*What this task involves*.
Write out the entire listing below exactly as it appears, minus any pictures.

*Data provided*.

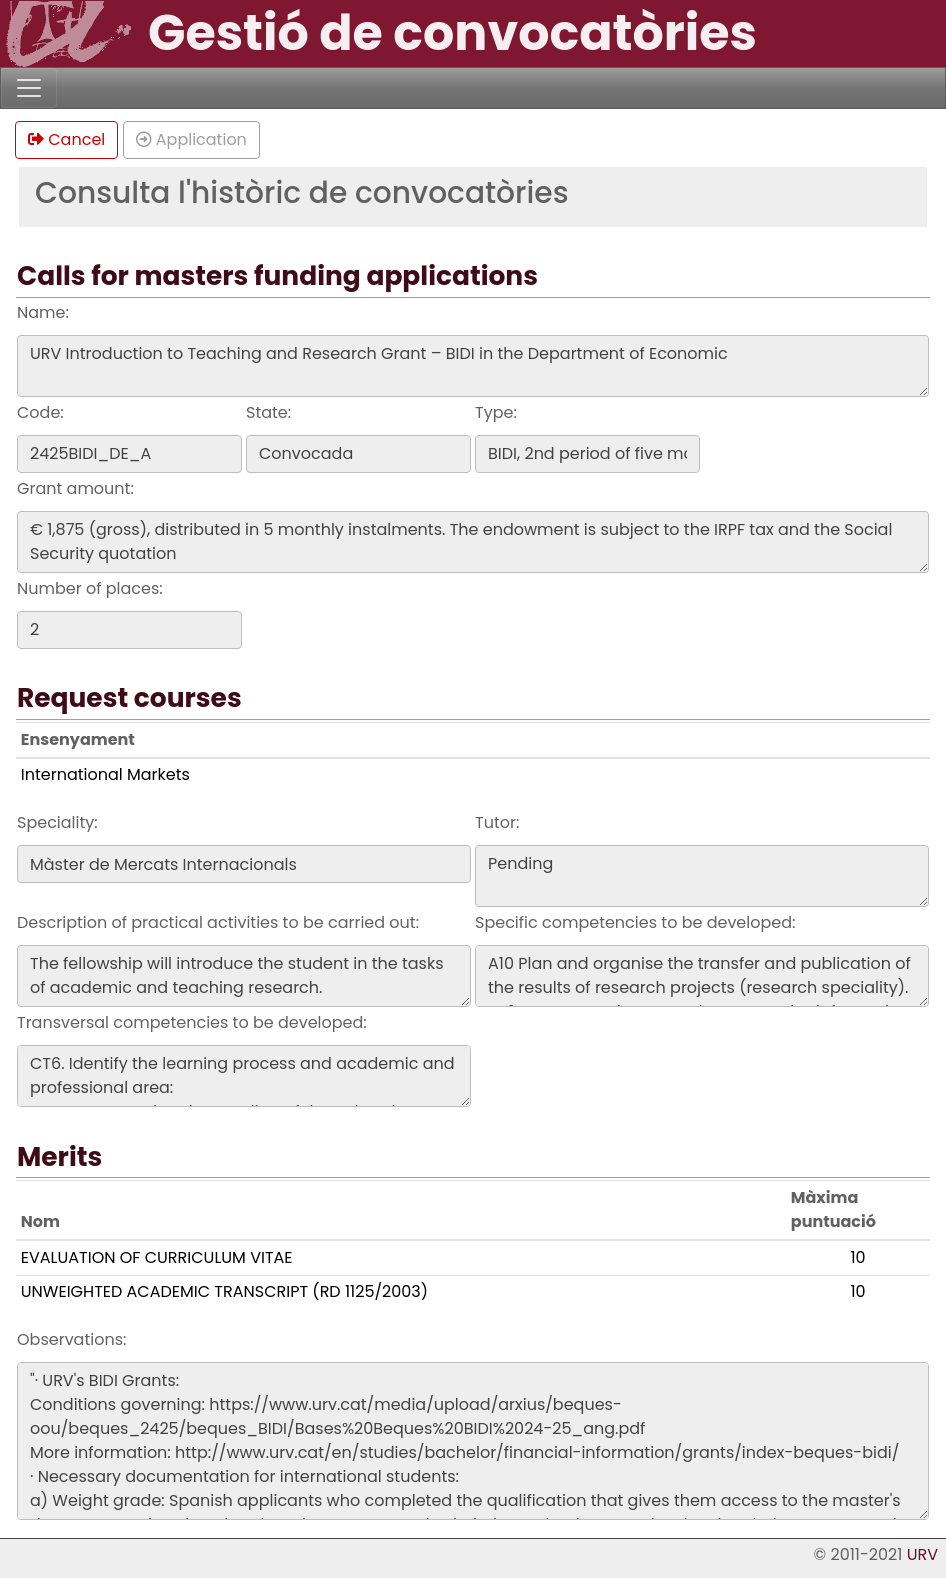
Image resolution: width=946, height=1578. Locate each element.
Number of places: (90, 588)
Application (191, 139)
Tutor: (497, 822)
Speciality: (57, 822)
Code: (40, 412)
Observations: (71, 1339)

*Result of this exercise*.
Image resolution: width=946, height=1578. Locate each element.
Number of places: (90, 588)
Application (191, 139)
Tutor: (497, 822)
Speciality: (57, 822)
Code: (40, 412)
Observations: (71, 1339)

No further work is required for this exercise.